And if Minnesota tires of Ricky Rubio's inability to shoot, the team could always test the market for its 25-year-old playmaker.
What the Wolves would want in return for their more productive veterans is tough to tell. Their cupboard is already stocked with youngsters and could be even more crammed come June if Minny's 2016 first-round pick lands in the top 12 of the lottery.
Los Angeles Lakers
The Los Angeles Lakers have spent the 2015-16 season stuck between a rock (Kobe Bryant's retirement tour) and a hard place (developing their young players). Pretty much everyone who doesn't fall into one of those frameworks may well wind up on the trading block.
There's no rush to move Lou Williams given the reasonable remainder of his contract (two years, $14 million) and his ability to score. But Roy Hibbert, Nick Young and Brandon Bass are ripe for the picking should anyone reach out to Mitch Kupchak.
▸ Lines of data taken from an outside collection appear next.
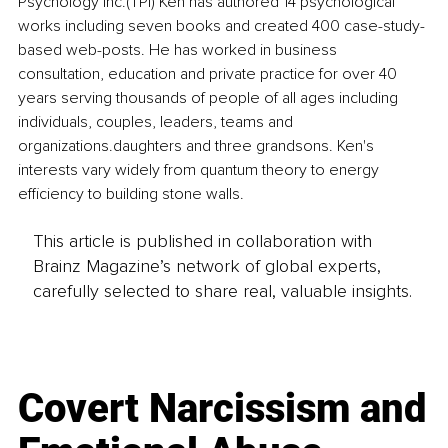
Psychology Inc.(TPI) Ken has authored 14 psychological 
works including seven books and created 400 case-study-
based web-posts. He has worked in business 
consultation, education and private practice for over 40 
years serving thousands of people of all ages including 
individuals, couples, leaders, teams and 
organizations.daughters and three grandsons. Ken's 
interests vary widely from quantum theory to energy 
efficiency to building stone walls. 
This article is published in collaboration with
Brainz Magazine’s network of global experts,
carefully selected to share real, valuable insights.
Covert Narcissism and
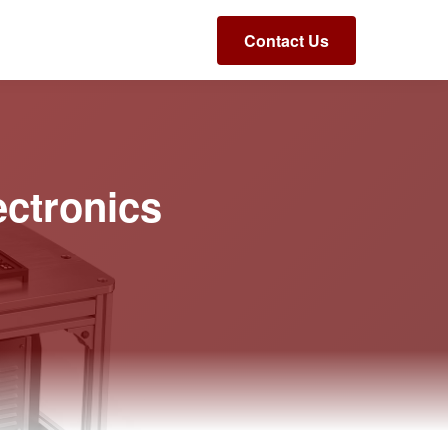
Contact Us
ectronics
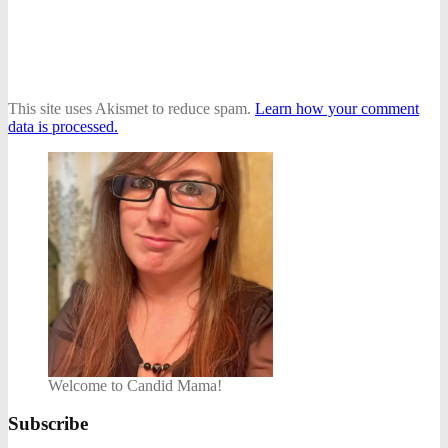
This site uses Akismet to reduce spam.
Learn how your comment
data is processed.
Welcome to Candid Mama!
Subscribe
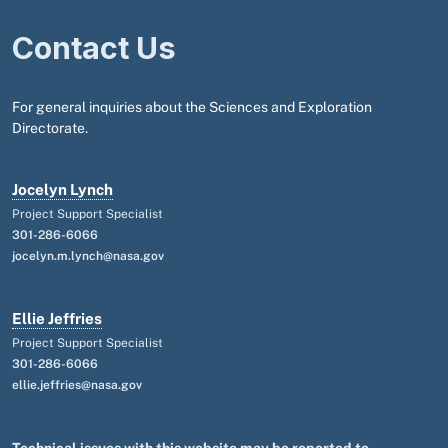
Contact Us
For general inquiries about the Sciences and Exploration
Directorate.
Jocelyn Lynch
Project Support Specialist
301-286-6066
jocelyn.m.lynch@nasa.gov
Ellie Jeffries
Project Support Specialist
301-286-6066
ellie.jeffries@nasa.gov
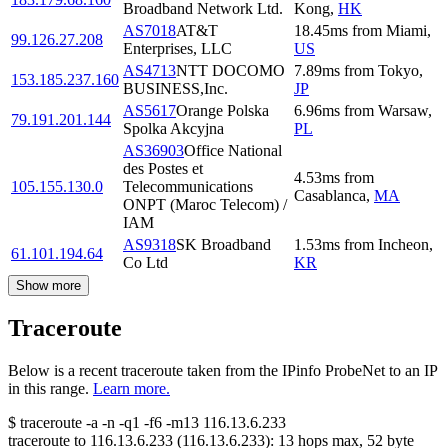
Broadband Network Ltd.
Kong
,
HK
AS7018
AT&T
18.45
ms
from
Miami
,
99.126.27.208
Enterprises, LLC
US
AS4713
NTT DOCOMO
7.89
ms
from
Tokyo
,
153.185.237.160
BUSINESS,Inc.
JP
AS5617
Orange Polska
6.96
ms
from
Warsaw
,
79.191.201.144
Spolka Akcyjna
PL
AS36903
Office National
des Postes et
4.53
ms
from
105.155.130.0
Telecommunications
Casablanca
,
MA
ONPT (Maroc Telecom) /
IAM
AS9318
SK Broadband
1.53
ms
from
Incheon
,
61.101.194.64
Co Ltd
KR
Show more
Traceroute
Below is a recent traceroute taken from the IPinfo ProbeNet to an IP
in this range.
Learn more.
$
traceroute -a -n -q1
-f6
-m13
116.13.6.233
traceroute to
116.13.6.233
(
116.13.6.233
):
13
hops max,
52
byte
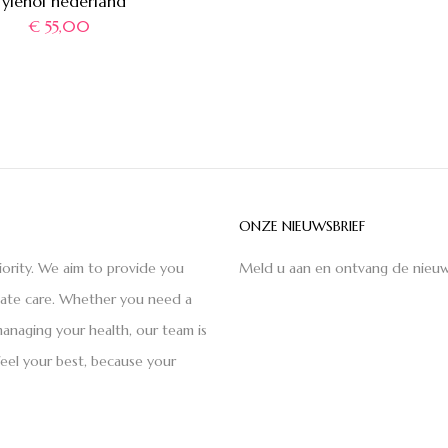
Tylenol nederland
€
55,00
ONZE NIEUWSBRIEF
iority. We aim to provide you
Meld u aan en ontvang de nieuw
nate care. Whether you need a
anaging your health, our team is
feel your best, because your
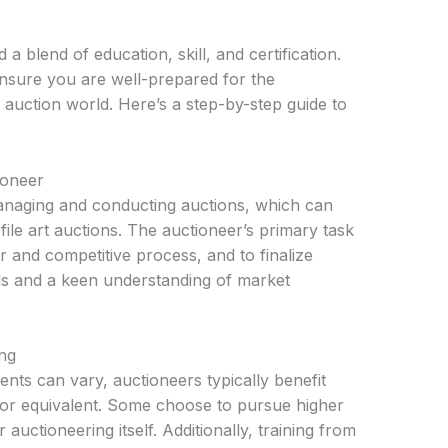
 blend of education, skill, and certification.
nsure you are well-prepared for the
 auction world. Here’s a step-by-step guide to
ioneer
managing and conducting auctions, which can
file art auctions. The auctioneer’s primary task
fair and competitive process, and to finalize
lls and a keen understanding of market
ng
ents can vary, auctioneers typically benefit
 or equivalent. Some choose to pursue higher
auctioneering itself. Additionally, training from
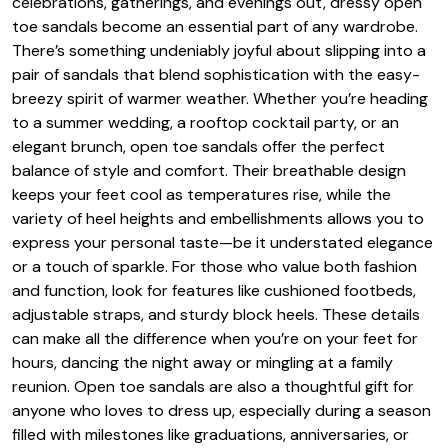
celebrations, gatherings, and evenings out, dressy open
toe sandals become an essential part of any wardrobe.
There’s something undeniably joyful about slipping into a
pair of sandals that blend sophistication with the easy-
breezy spirit of warmer weather. Whether you’re heading
to a summer wedding, a rooftop cocktail party, or an
elegant brunch, open toe sandals offer the perfect
balance of style and comfort. Their breathable design
keeps your feet cool as temperatures rise, while the
variety of heel heights and embellishments allows you to
express your personal taste—be it understated elegance
or a touch of sparkle. For those who value both fashion
and function, look for features like cushioned footbeds,
adjustable straps, and sturdy block heels. These details
can make all the difference when you’re on your feet for
hours, dancing the night away or mingling at a family
reunion. Open toe sandals are also a thoughtful gift for
anyone who loves to dress up, especially during a season
filled with milestones like graduations, anniversaries, or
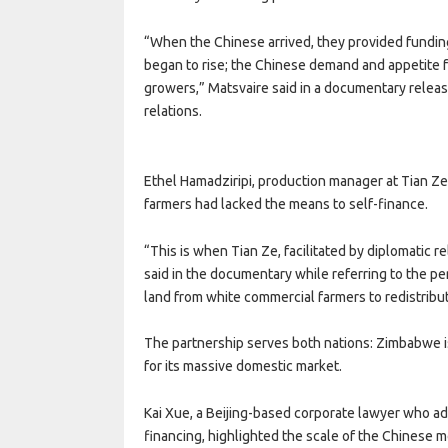
“When the Chinese arrived, they provided funding 
began to rise; the Chinese demand and appetite f
growers,” Matsvaire said in a documentary relea
relations.
Ethel Hamadziripi, production manager at Tian Ze 
farmers had lacked the means to self-finance.
“This is when Tian Ze, facilitated by diplomatic r
said in the documentary while referring to the
land from white commercial farmers to redistribu
The partnership serves both nations: Zimbabwe i
for its massive domestic market.
Kai Xue, a Beijing-based corporate lawyer who ad
financing, highlighted the scale of the Chinese 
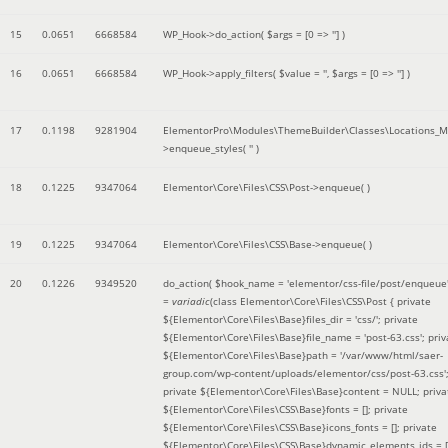
15
0.0651
6668584
WP_Hook->do_action(
$args =
[0 => '']
)
16
0.0651
6668584
WP_Hook->apply_filters(
$value =
''
,
$args =
[0 => '']
)
17
0.1198
9281904
ElementorPro\Modules\ThemeBuilder\Classes\Locations_M
>enqueue_styles(
''
)
18
0.1225
9347064
Elementor\Core\Files\CSS\Post->enqueue( )
19
0.1225
9347064
Elementor\Core\Files\CSS\Base->enqueue( )
20
0.1226
9349520
do_action(
$hook_name =
'elementor/css-file/post/enqueue
=
variadic
(
class Elementor\Core\Files\CSS\Post { private
${Elementor\Core\Files\Base}files_dir = 'css/'; private
${Elementor\Core\Files\Base}file_name = 'post-63.css'; priv
${Elementor\Core\Files\Base}path = '/var/www/html/saer-
group.com/wp-content/uploads/elementor/css/post-63.css'
private ${Elementor\Core\Files\Base}content = NULL; priva
${Elementor\Core\Files\CSS\Base}fonts = []; private
${Elementor\Core\Files\CSS\Base}icons_fonts = []; private
${Elementor\Core\Files\CSS\Base}dynamic_elements_ids = [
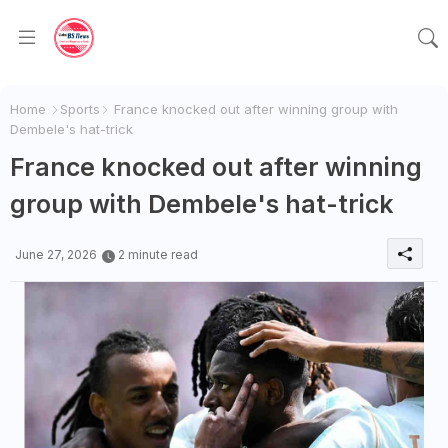
Home
Sports
France knocked out after winning group with
Dembele's hat-trick
France knocked out after winning
group with Dembele's hat-trick
June 27, 2026
2 minute read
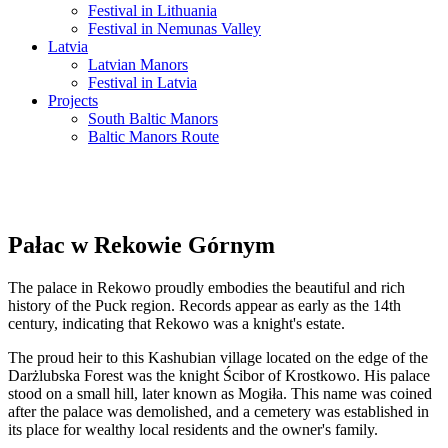
Festival in Lithuania
Festival in Nemunas Valley
Latvia
Latvian Manors
Festival in Latvia
Projects
South Baltic Manors
Baltic Manors Route
Pałac w Rekowie Górnym
The palace in Rekowo proudly embodies the beautiful and rich
history of the Puck region. Records appear as early as the 14th
century, indicating that Rekowo was a knight's estate.
The proud heir to this Kashubian village located on the edge of the
Darżlubska Forest was the knight Ścibor of Krostkowo. His palace
stood on a small hill, later known as Mogiła. This name was coined
after the palace was demolished, and a cemetery was established in
its place for wealthy local residents and the owner's family.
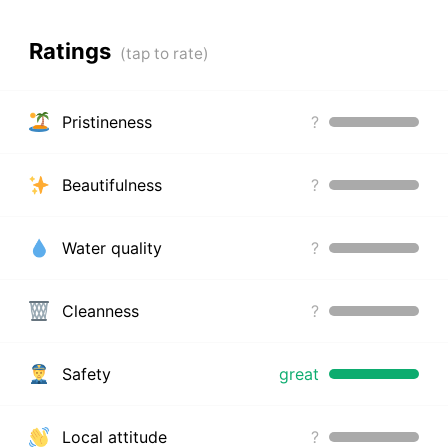
Ratings
Pristineness
?
Beautifulness
?
Water quality
?
Cleanness
?
Safety
great
Local attitude
?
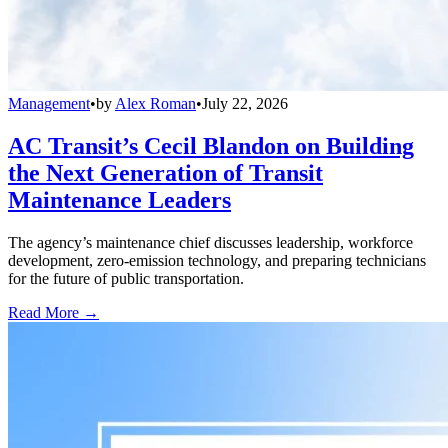
Management
•
by
Alex Roman
•
July 22, 2026
AC Transit’s Cecil Blandon on Building
the Next Generation of Transit
Maintenance Leaders
The agency’s maintenance chief discusses leadership, workforce
development, zero-emission technology, and preparing technicians
for the future of public transportation.
Read More →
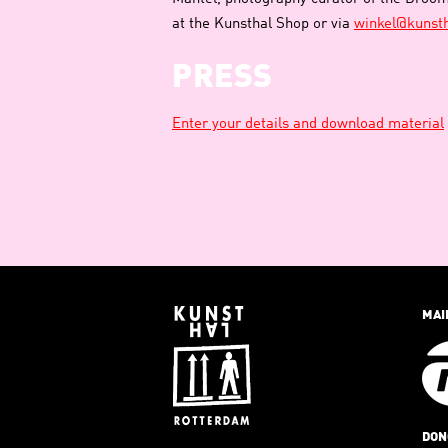
at the Kunsthal Shop or via
winkel@kunsth
PRESS
Enter your details and download material
MAI
DON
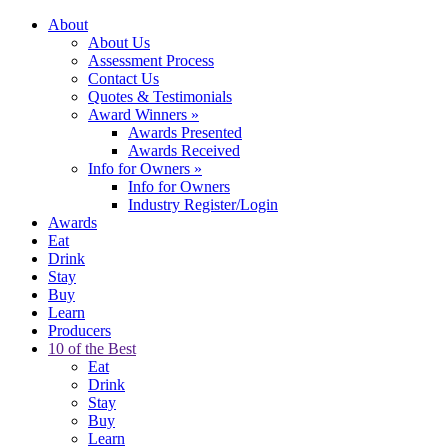
About
About Us
Assessment Process
Contact Us
Quotes & Testimonials
Award Winners
»
Awards Presented
Awards Received
Info for Owners
»
Info for Owners
Industry Register/Login
Awards
Eat
Drink
Stay
Buy
Learn
Producers
10 of the Best
Eat
Drink
Stay
Buy
Learn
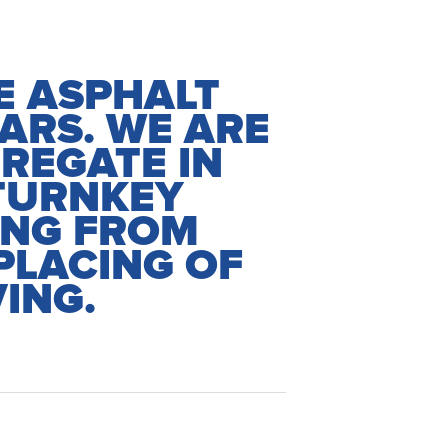
HE ASPHALT
ARS. WE ARE
REGATE IN
TURNKEY
ING FROM
PLACING OF
ING.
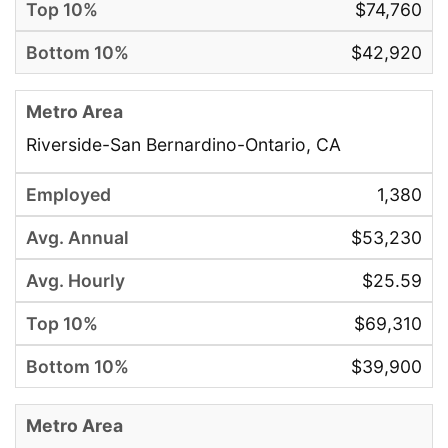
$74,760
$42,920
Riverside-San Bernardino-Ontario, CA
1,380
$53,230
$25.59
$69,310
$39,900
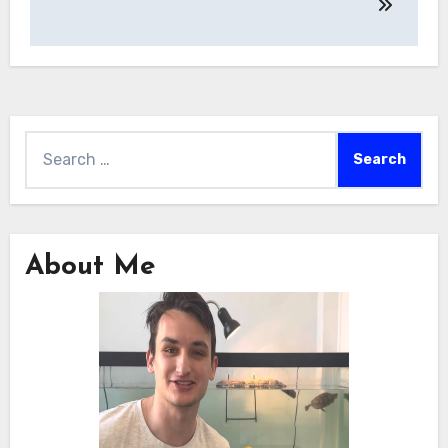
Search
for:
About Me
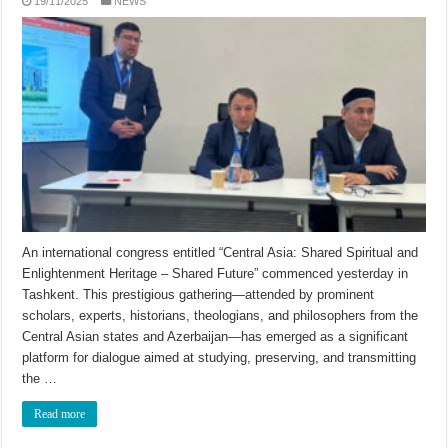
19/11/2025
NEWS
An international congress entitled “Central Asia: Shared Spiritual and
Enlightenment Heritage – Shared Future” commenced yesterday in
Tashkent. This prestigious gathering—attended by prominent
scholars, experts, historians, theologians, and philosophers from the
Central Asian states and Azerbaijan—has emerged as a significant
platform for dialogue aimed at studying, preserving, and transmitting
the …
Read more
According to Basketball Insiders' Steve Kyler, the Lakers' lines are open for callers interested in Hibbert and Young, but they may have an easier time moving Bass:
The Lakers tried Bass on at a low dollar amount hoping he could contribute and be something of a tutor for forward Julius Randle. With the Lakers going nowhere fast, Bass is one of the guys the front office is expected to move by the deadline.
Bass has been nursing a problematic foot, so that is a concern, but the sense is the Lakers will be players at the deadline and Bass could be on his way out.
Either way, L.A.'s young core of D'Angelo Russell, Julius Randle, Jordan Clarkson and Larry Nance Jr. figures to remain untouched. Then again, if the Lakers can package a prospect or two along with Hibbert's salary in exchange for a long-term difference-maker, don't be surprised if Kupchak and Jim Buss seriously consider pulling the trigger.